Collapse of Coulomb Bound States of Vector Bosons
Abstract
Charged spin 1 (vector) particles behave very differently from electrons or scalars in a Coulomb field. For an infinitely heavy point-like nucleus their bound state wave functions fall to the centre, and embedding the system in a renormalisable electroweak-type theory does not remedy this short-distance pathology. We therefore solve the pure Coulomb problem for a finite nuclear radius R and recover the point nucleus limit by letting R 0. This approach allows us to include the crucial Upsilon term in the wave equations, which for the point-like nucleus is proportional to delta(r) and was ignored in the previous calculations of the energy spectrum. Several unusual effects emerge: (i) The Upsilon term supports a tower of states located mainly inside the nucleus. As R -> 0 their number diverges, most lying in the negative energy continuum (energy epsilon < - m c2).
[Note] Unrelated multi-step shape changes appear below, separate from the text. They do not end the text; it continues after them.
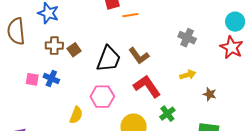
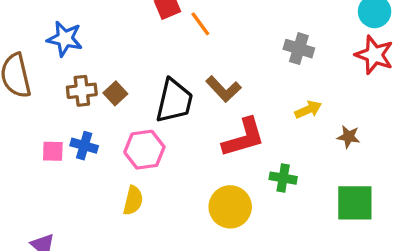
orange line: (130, 15) -> (200, 24), turned 70
red L-shape: (147, 86) -> (244, 138), turned 116
pink hexagon: (102, 97) -> (144, 150), moved
green cross: (167, 114) -> (283, 178), turned -35

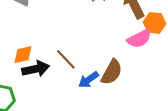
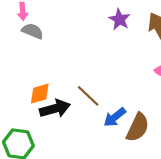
brown semicircle: (112, 72) -> (138, 127), moved

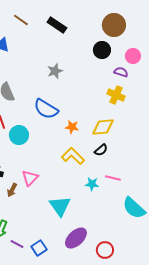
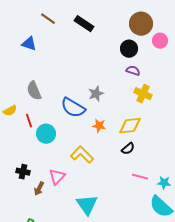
pink circle: (133, 56) -> (160, 41), moved
gray star: (55, 71) -> (96, 94), moved
purple semicircle: (121, 72) -> (133, 71), moved
yellow L-shape: (73, 156) -> (82, 155), moved
cyan star: (92, 184) -> (164, 183), moved

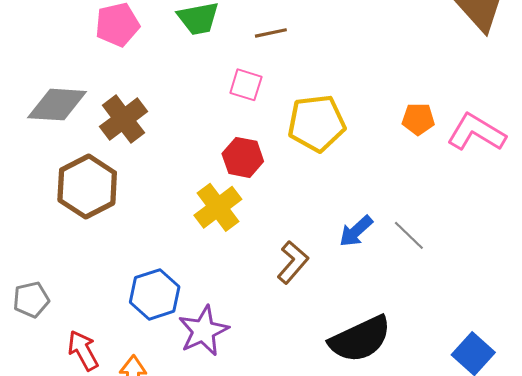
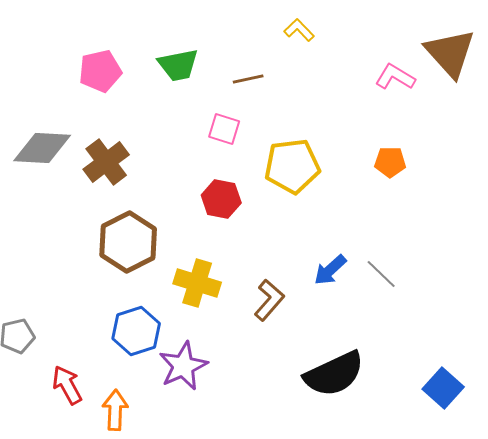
pink L-shape: (476, 133) -> (395, 77), moved, size x0.7
brown hexagon: (87, 187) -> (128, 242), moved
yellow cross: (218, 207) -> (197, 283), moved, turned -36

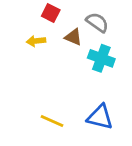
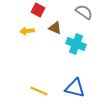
gray semicircle: (97, 22) -> (84, 12), moved

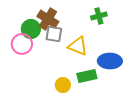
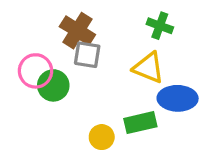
green cross: (99, 16) -> (160, 26), turned 35
green circle: (31, 29) -> (53, 85), moved
yellow triangle: (78, 46) -> (149, 68), moved

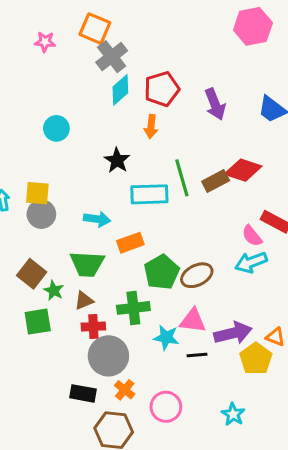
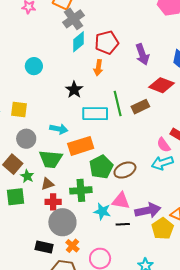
red diamond: (243, 170) -> (161, 85), moved
gray circle: (41, 214) -> (26, 139), moved
orange rectangle: (130, 243) -> (81, 146), size x1.4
They trigger vacuum breakdown - particle-antiparticle pair creation that ultimately screens the nuclear charge. (ii) Ordinary Sommerfeld-like states (with binding energy smaller m c2) persist, but a finite fraction of each wave function leaks into the nucleus, even as R -> 0. (iii) Charge density of a negatively charged vector particle changes sign in a vicinity of the nucleus and becomes positive charge density, whereas the Upsilon term ensures its density inside the nucleus remains negative. (iv) For weak coupling, Z alpha << 1, yet with mR <Z alpha, the non-relativistic solution differs qualitatively from Schrodinger theory despite binding energies are well below m c2; agreement is recovered only when Z alpha << mR. These phenomena highlight the distinctive and subtle behaviour of spin-1 particles in the Coulomb field.